THE Supreme Court Monday adjourned a hearing to July 27 in a petition that has challenged the validity of sedition law (Section 124A) of the Indian Penal Code(IPC).
Appearing for the Central Government, Solicitor General Tushar Mehta, sought two weeks' time to file a response to the petition.
A bench of Justices UU Lalit and Ajay Rastogi granted the time and fixed the matter for consideration on July 27.
Several interventions filed in the matter would also be listed on the next date of hearing.
On April 30, the top court agreed to examine the validity of the sedition law and issued notice to the Central Government as well as the Attorney General for India. The notice came to be issued on a petition filed by journalists Kishorechandra Wangkhemcha from Manipur and Kanhaiya Lal Shukla from Chhattisgarh challenging the validity of sedition law as violative of freedom of speech and expression (Article 19).
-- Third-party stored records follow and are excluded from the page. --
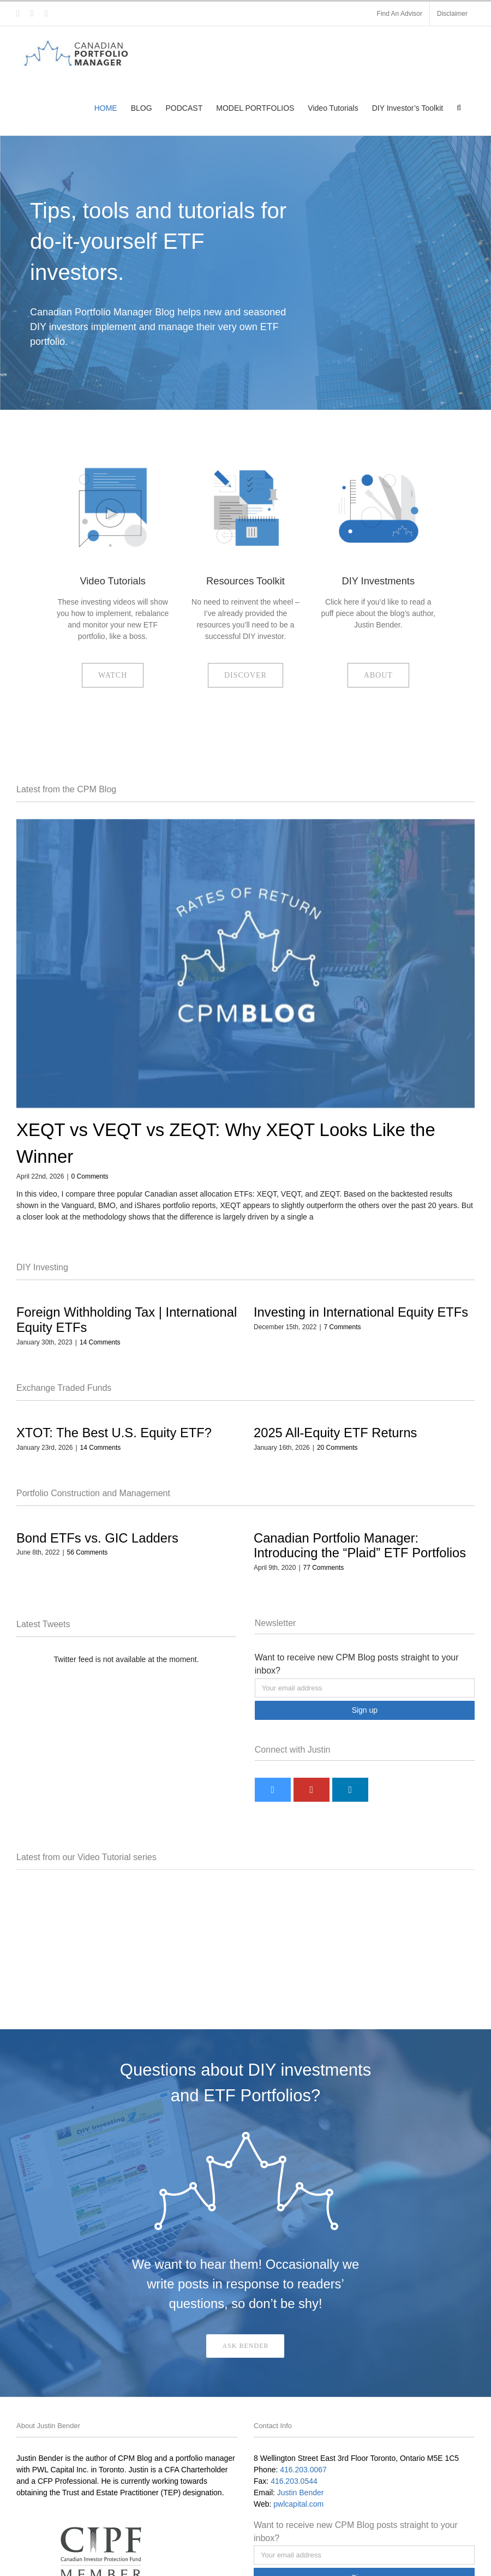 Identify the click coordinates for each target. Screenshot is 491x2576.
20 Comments (337, 1447)
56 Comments (87, 1552)
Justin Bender (300, 2492)
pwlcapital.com (298, 2504)
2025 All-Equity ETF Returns (335, 1433)
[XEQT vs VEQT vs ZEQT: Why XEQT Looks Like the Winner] (245, 963)
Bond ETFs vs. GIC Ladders (97, 1538)
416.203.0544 (294, 2481)
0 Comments (90, 1176)
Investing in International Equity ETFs (361, 1312)
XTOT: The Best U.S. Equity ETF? (114, 1433)
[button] (459, 108)
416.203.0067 (303, 2469)
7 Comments (342, 1327)
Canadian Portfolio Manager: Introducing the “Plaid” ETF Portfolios (360, 1546)
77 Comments (323, 1567)
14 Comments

The two journalists are facing sedition charges in their respective states for comments made by them on social media.
Senior advocate Colin Gonsalves, for the petitioners, had argued that the decision of a five-judge bench in Kedar Nath Singh v. State of Bihar(1962) would require reconsideration.
In the Kedarnath case, the top court had upheld the validity of the sedition law although it had narrowed down its scope and held "comments, however strongly worded, expressing disapprobation of actions of the Government, without exciting those feelings which generate the inclination to cause public disorder by acts of violence" was not sedition.
In 2016, the Supreme court reminded the authorities to be guided by the principles laid down in the Kedarnath case while dealing with sedition cases. Despite that, governments have been using the law to curb dissent.